[[ Input data open ]]
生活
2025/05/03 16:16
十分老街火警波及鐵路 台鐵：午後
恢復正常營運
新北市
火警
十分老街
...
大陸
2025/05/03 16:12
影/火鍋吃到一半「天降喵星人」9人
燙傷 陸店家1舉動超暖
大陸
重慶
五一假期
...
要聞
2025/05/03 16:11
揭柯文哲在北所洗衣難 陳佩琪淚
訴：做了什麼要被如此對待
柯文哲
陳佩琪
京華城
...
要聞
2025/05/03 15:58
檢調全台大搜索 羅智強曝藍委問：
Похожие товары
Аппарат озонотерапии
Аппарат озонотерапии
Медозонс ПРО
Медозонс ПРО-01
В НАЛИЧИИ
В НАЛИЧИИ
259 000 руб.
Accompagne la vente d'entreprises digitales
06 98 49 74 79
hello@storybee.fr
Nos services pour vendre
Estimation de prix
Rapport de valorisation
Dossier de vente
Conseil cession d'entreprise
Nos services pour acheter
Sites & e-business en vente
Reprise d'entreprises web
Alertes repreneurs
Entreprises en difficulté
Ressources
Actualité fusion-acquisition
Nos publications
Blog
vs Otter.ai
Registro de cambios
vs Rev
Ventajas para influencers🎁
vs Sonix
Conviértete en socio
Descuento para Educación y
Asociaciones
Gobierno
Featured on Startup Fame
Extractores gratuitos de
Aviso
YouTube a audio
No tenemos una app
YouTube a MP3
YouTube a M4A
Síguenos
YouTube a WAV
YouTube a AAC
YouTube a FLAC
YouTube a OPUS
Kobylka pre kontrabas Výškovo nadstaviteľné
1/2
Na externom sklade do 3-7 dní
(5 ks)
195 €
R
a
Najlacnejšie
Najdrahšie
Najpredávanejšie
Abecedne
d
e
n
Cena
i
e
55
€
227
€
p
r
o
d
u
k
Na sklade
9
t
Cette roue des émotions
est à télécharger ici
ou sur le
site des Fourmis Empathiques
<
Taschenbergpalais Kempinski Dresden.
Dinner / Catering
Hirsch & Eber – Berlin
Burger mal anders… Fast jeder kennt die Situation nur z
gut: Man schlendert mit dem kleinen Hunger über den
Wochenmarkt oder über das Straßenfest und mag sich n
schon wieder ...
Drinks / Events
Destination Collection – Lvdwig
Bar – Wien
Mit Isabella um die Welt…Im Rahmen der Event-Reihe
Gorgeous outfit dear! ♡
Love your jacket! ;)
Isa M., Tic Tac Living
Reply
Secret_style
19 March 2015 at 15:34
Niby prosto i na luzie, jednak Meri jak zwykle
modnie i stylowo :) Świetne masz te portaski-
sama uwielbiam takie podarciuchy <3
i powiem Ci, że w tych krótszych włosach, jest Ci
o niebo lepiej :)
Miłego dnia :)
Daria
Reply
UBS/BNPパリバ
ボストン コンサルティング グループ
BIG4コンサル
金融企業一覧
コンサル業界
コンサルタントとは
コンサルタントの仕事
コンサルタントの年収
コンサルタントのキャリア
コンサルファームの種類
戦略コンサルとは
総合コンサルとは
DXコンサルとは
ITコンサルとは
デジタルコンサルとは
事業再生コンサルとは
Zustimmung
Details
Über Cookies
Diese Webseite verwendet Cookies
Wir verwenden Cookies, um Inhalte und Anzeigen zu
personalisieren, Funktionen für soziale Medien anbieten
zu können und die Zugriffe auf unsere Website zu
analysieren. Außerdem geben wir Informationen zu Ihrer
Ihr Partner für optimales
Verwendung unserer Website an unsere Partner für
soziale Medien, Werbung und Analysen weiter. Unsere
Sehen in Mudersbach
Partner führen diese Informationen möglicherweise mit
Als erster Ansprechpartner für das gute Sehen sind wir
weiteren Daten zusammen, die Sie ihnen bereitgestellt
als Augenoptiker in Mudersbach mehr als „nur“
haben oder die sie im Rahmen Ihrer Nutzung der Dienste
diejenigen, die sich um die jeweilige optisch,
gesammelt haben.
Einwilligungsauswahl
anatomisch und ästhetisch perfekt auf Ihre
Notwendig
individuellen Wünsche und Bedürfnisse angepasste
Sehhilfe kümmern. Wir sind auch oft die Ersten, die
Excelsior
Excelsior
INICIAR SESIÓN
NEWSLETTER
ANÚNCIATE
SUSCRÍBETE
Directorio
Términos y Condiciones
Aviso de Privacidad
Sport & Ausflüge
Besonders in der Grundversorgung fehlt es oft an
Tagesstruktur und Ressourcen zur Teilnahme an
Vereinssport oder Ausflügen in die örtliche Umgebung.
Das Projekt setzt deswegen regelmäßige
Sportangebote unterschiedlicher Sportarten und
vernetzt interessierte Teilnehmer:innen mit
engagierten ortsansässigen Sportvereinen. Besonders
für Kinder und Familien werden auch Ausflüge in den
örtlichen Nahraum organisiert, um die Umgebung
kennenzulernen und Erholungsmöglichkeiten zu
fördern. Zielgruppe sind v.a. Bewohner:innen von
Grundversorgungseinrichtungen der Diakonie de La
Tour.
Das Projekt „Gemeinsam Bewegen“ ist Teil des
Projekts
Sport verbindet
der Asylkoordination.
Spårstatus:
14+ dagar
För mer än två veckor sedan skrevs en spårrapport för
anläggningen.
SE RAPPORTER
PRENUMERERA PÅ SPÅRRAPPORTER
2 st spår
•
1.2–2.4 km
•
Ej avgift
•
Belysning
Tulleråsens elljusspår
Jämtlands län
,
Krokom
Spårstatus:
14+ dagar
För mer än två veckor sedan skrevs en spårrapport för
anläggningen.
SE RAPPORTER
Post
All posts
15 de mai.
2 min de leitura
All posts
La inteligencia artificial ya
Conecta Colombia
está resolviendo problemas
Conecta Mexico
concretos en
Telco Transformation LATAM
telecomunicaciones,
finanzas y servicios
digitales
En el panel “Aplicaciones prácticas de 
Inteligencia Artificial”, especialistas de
[[ Input data closed ]]
→ Task directions: Write the entries out again exactly.

→ Your response:
生活
2025/05/03 16:16
十分老街火警波及鐵路 台鐵：午後
恢復正常營運
新北市
火警
十分老街
...
大陸
2025/05/03 16:12
影/火鍋吃到一半「天降喵星人」9人
燙傷 陸店家1舉動超暖
大陸
重慶
五一假期
...
要聞
2025/05/03 16:11
揭柯文哲在北所洗衣難 陳佩琪淚
訴：做了什麼要被如此對待
柯文哲
陳佩琪
京華城
...
要聞
2025/05/03 15:58
檢調全台大搜索 羅智強曝藍委問：
Похожие товары
Аппарат озонотерапии
Аппарат озонотерапии
Медозонс ПРО
Медозонс ПРО-01
В НАЛИЧИИ
В НАЛИЧИИ
259 000 руб.
Accompagne la vente d'entreprises digitales
06 98 49 74 79
hello@storybee.fr
Nos services pour vendre
Estimation de prix
Rapport de valorisation
Dossier de vente
Conseil cession d'entreprise
Nos services pour acheter
Sites & e-business en vente
Reprise d'entreprises web
Alertes repreneurs
Entreprises en difficulté
Ressources
Actualité fusion-acquisition
Nos publications
Blog
vs Otter.ai
Registro de cambios
vs Rev
Ventajas para influencers🎁
vs Sonix
Conviértete en socio
Descuento para Educación y
Asociaciones
Gobierno
Featured on Startup Fame
Extractores gratuitos de
Aviso
YouTube a audio
No tenemos una app
YouTube a MP3
YouTube a M4A
Síguenos
YouTube a WAV
YouTube a AAC
YouTube a FLAC
YouTube a OPUS
Kobylka pre kontrabas Výškovo nadstaviteľné
1/2
Na externom sklade do 3-7 dní
(5 ks)
195 €
R
a
Najlacnejšie
Najdrahšie
Najpredávanejšie
Abecedne
d
e
n
Cena
i
e
55
€
227
€
p
r
o
d
u
k
Na sklade
9
t
Cette roue des émotions
est à télécharger ici
ou sur le
site des Fourmis Empathiques
<
Taschenbergpalais Kempinski Dresden.
Dinner / Catering
Hirsch & Eber – Berlin
Burger mal anders… Fast jeder kennt die Situation nur z
gut: Man schlendert mit dem kleinen Hunger über den
Wochenmarkt oder über das Straßenfest und mag sich n
schon wieder ...
Drinks / Events
Destination Collection – Lvdwig
Bar – Wien
Mit Isabella um die Welt…Im Rahmen der Event-Reihe
Gorgeous outfit dear! ♡
Love your jacket! ;)
Isa M., Tic Tac Living
Reply
Secret_style
19 March 2015 at 15:34
Niby prosto i na luzie, jednak Meri jak zwykle
modnie i stylowo :) Świetne masz te portaski-
sama uwielbiam takie podarciuchy <3
i powiem Ci, że w tych krótszych włosach, jest Ci
o niebo lepiej :)
Miłego dnia :)
Daria
Reply
UBS/BNPパリバ
ボストン コンサルティング グループ
BIG4コンサル
金融企業一覧
コンサル業界
コンサルタントとは
コンサルタントの仕事
コンサルタントの年収
コンサルタントのキャリア
コンサルファームの種類
戦略コンサルとは
総合コンサルとは
DXコンサルとは
ITコンサルとは
デジタルコンサルとは
事業再生コンサルとは
Zustimmung
Details
Über Cookies
Diese Webseite verwendet Cookies
Wir verwenden Cookies, um Inhalte und Anzeigen zu
personalisieren, Funktionen für soziale Medien anbieten
zu können und die Zugriffe auf unsere Website zu
analysieren. Außerdem geben wir Informationen zu Ihrer
Ihr Partner für optimales
Verwendung unserer Website an unsere Partner für
soziale Medien, Werbung und Analysen weiter. Unsere
Sehen in Mudersbach
Partner führen diese Informationen möglicherweise mit
Als erster Ansprechpartner für das gute Sehen sind wir
weiteren Daten zusammen, die Sie ihnen bereitgestellt
als Augenoptiker in Mudersbach mehr als „nur“
haben oder die sie im Rahmen Ihrer Nutzung der Dienste
diejenigen, die sich um die jeweilige optisch,
gesammelt haben.
Einwilligungsauswahl
anatomisch und ästhetisch perfekt auf Ihre
Notwendig
individuellen Wünsche und Bedürfnisse angepasste
Sehhilfe kümmern. Wir sind auch oft die Ersten, die
Excelsior
Excelsior
INICIAR SESIÓN
NEWSLETTER
ANÚNCIATE
SUSCRÍBETE
Directorio
Términos y Condiciones
Aviso de Privacidad
Sport & Ausflüge
Besonders in der Grundversorgung fehlt es oft an
Tagesstruktur und Ressourcen zur Teilnahme an
Vereinssport oder Ausflügen in die örtliche Umgebung.
Das Projekt setzt deswegen regelmäßige
Sportangebote unterschiedlicher Sportarten und
vernetzt interessierte Teilnehmer:innen mit
engagierten ortsansässigen Sportvereinen. Besonders
für Kinder und Familien werden auch Ausflüge in den
örtlichen Nahraum organisiert, um die Umgebung
kennenzulernen und Erholungsmöglichkeiten zu
fördern. Zielgruppe sind v.a. Bewohner:innen von
Grundversorgungseinrichtungen der Diakonie de La
Tour.
Das Projekt „Gemeinsam Bewegen“ ist Teil des
Projekts
Sport verbindet
der Asylkoordination.
Spårstatus:
14+ dagar
För mer än två veckor sedan skrevs en spårrapport för
anläggningen.
SE RAPPORTER
PRENUMERERA PÅ SPÅRRAPPORTER
2 st spår
•
1.2–2.4 km
•
Ej avgift
•
Belysning
Tulleråsens elljusspår
Jämtlands län
,
Krokom
Spårstatus:
14+ dagar
För mer än två veckor sedan skrevs en spårrapport för
anläggningen.
SE RAPPORTER
Post
All posts
15 de mai.
2 min de leitura
All posts
La inteligencia artificial ya
Conecta Colombia
está resolviendo problemas
Conecta Mexico
concretos en
Telco Transformation LATAM
telecomunicaciones,
finanzas y servicios
digitales
En el panel “Aplicaciones prácticas de 
Inteligencia Artificial”, especialistas de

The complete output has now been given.